I’d learned early in my career that my life as a journalist was a farce. Sure, I could go find the truth, but I’d never be allowed to publish it. Omnia Pictures was elbow-deep in every single media outlet in our colony. Just like their namesake implied, they literally owned them all. Any new companies that popped up were inevitably absorbed by the state-owned media giant.
I’d been in the industry long enough to know that my “research” was done just to find enough truth to make the lies believable. My real job was to write pro-colony pieces and keep the public of Nova Vita under control by feeding them what the big bosses wanted them to hear.
I hated my job.

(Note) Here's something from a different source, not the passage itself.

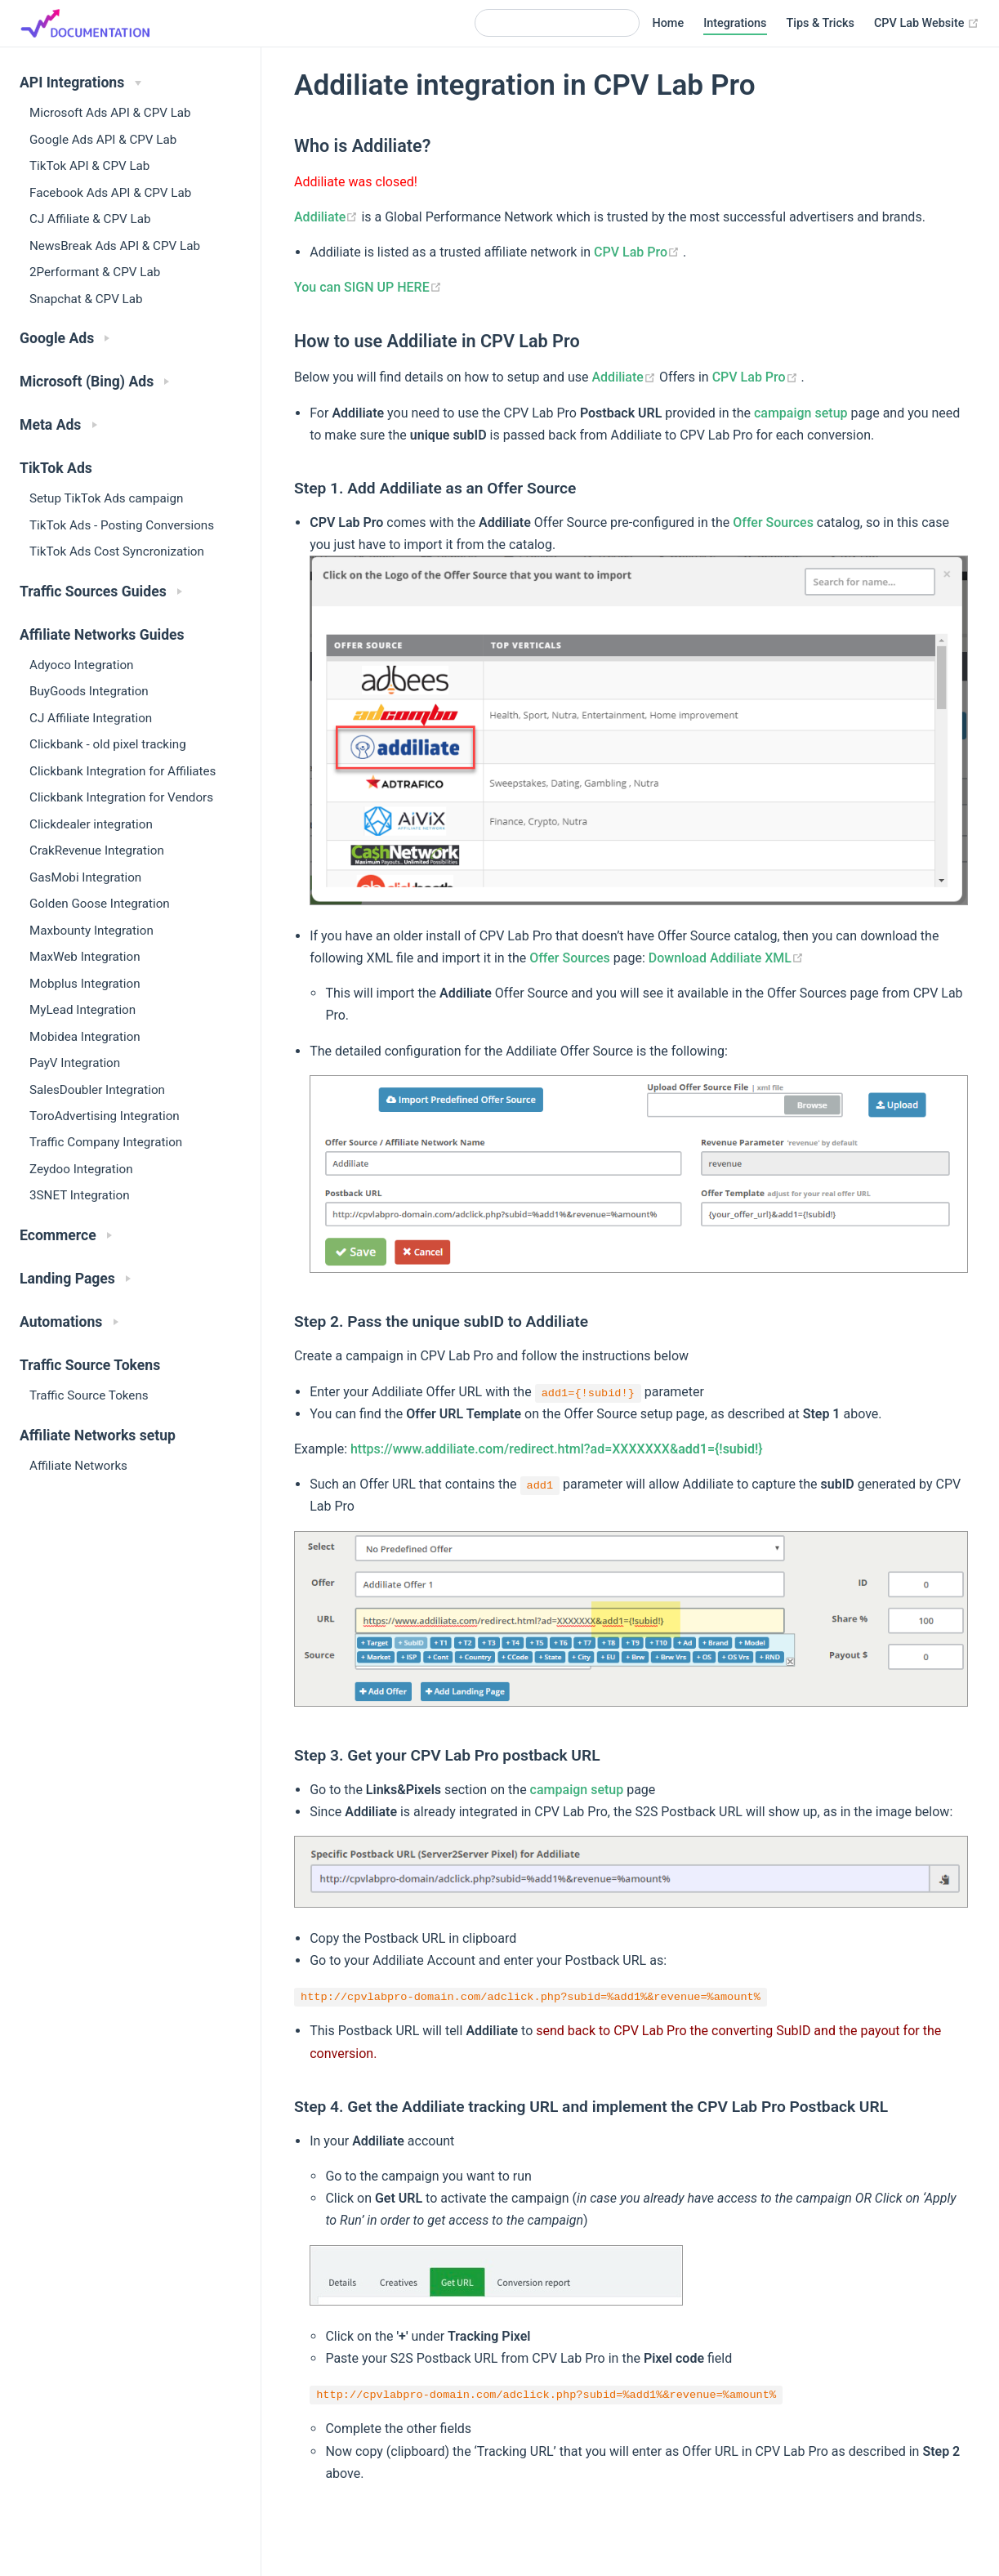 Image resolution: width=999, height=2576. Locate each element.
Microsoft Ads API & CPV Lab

But I didn’t dare say that out loud, especially when I was so close to finding out the truth of what had happened to Julie. It had taken me years to get my bosses at Omnia Pictures to trust me so I’d get the juiciest pieces. That was the reason why I was here in this top-secret detention facility to begin with.
I was one hundred and ten percent sure that Julie had gone to the Kadrixans for the rut and not to Utopia. It didn’t matter to her that the Kadrixans looked like demons of old Earth; she was more frightened of the colony and the fact that no one ever came back from the Utopia Project.
The guard sighed. “They have it all wrong. We didn’t attack the Kadrixans at all.”
I put a hand on the guard’s forearm. “I know, and I’m here to clear it all up. People have to trust their media, or else things will go sideways. At Omnia Pictures, we understand that.”
I tried not to let the sour taste of the lies show; Omnia Pictures didn’t care about anything other than views and profit.
My shpiel worked because the guard said, “The doctor left for his office, but I’ll call him and see what I can do.”
I pulled the chair that was leaning against the side of the Kadrixan’s small cell to the red line, but instead sitting on it, I sat down on the ground to get a better look at his face, wanting to study him as the guard made the call just outside the door. As my eyes traveled from his chest to his head, I noticed his lashes flutter. With his head bowed, it hadn’t been obvious, but from my lowered position, it was.
The demon warrior wasn’t passed out at all. He was awake and alert. And he had his eyes on me.